On 28-05-13 20:09, Janne Hyvärinen wrote:
> On Windows the 32-bit NASM enabled compiles are always fastest. If you 
> can run 32-bit code on your Linux box you should compile with assembly 
> optimizations.

That depends on the way you define speed. For decoding this doesn't seem 
to be true. I reran my tests, it took a little longer because I couldn't 
believe the results I got. However, they are perfectly reproducible (on 
my system at least), so I guess I'll have to believe them.
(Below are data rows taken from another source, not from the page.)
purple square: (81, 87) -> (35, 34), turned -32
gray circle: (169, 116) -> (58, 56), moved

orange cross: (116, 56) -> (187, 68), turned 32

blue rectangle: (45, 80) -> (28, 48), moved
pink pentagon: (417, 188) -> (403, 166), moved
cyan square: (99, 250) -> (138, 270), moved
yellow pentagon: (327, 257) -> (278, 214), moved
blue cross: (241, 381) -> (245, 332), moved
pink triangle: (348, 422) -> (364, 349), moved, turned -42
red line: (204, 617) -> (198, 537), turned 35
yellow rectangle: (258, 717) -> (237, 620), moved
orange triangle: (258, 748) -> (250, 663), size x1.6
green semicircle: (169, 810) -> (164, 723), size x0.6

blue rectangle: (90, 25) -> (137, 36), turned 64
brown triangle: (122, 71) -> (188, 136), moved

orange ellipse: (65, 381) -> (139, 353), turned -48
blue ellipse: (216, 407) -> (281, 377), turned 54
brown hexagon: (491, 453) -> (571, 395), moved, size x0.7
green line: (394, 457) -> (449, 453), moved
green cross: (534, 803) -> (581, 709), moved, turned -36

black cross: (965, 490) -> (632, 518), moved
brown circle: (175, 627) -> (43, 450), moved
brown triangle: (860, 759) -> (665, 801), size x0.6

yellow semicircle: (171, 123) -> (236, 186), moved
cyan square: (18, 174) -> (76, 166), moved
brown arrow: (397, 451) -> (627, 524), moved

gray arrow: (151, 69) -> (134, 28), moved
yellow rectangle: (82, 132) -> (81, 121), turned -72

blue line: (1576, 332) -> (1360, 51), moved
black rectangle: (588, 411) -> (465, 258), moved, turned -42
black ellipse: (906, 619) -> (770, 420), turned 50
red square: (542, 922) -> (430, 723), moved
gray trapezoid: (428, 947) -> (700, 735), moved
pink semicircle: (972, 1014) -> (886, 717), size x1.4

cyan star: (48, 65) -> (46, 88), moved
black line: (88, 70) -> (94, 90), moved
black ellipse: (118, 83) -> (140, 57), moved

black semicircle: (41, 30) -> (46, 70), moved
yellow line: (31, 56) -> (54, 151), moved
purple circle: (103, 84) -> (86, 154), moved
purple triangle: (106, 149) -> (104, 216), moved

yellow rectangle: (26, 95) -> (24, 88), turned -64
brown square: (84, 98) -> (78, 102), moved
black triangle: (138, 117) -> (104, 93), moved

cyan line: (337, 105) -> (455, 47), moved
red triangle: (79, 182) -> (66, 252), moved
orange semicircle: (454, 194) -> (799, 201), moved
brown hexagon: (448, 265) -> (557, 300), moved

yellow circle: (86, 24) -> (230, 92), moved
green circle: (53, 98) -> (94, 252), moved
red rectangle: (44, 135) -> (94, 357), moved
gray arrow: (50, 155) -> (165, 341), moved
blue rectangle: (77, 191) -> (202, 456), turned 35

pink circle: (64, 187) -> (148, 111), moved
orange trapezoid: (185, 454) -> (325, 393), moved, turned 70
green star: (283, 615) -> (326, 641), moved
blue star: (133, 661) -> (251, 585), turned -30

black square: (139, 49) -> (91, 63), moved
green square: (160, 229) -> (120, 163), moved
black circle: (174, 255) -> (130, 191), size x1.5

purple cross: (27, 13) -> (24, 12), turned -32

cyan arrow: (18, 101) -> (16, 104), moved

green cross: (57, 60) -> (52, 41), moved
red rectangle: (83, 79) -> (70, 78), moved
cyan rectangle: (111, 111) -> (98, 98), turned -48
In the linked PDFs is first a test with the average of 5 CDs and second 
the graph of only one of those 5. It is clearly visible that the 'speed 
ranking' for each compression setting match very closely, so the 
accuracy is probably pretty high. I did this comparison on Kubuntu 12.10 
64-bit.

http://www.icer.nl/misc_stuff/All tracks.pdf
http://www.icer.nl/misc_stuff/Coldplay - Parachutes.pdf

I was surprised to see that the Windows compile on wine actually 
outperformed the native Linux one. Probably GCC 4.6 optimized a little 
better or something very weird is going on in wine, I don't know. The 
assembly optimizations work very well on encoding, but actually slow 
things down when decoding. The difference is not very large however.

Anyway, I think I'm convinced now that my lossless codec comparison was 
valid and I can keep running codecs through wine. I should probably run 
all of them through wine just for the sake of clarity.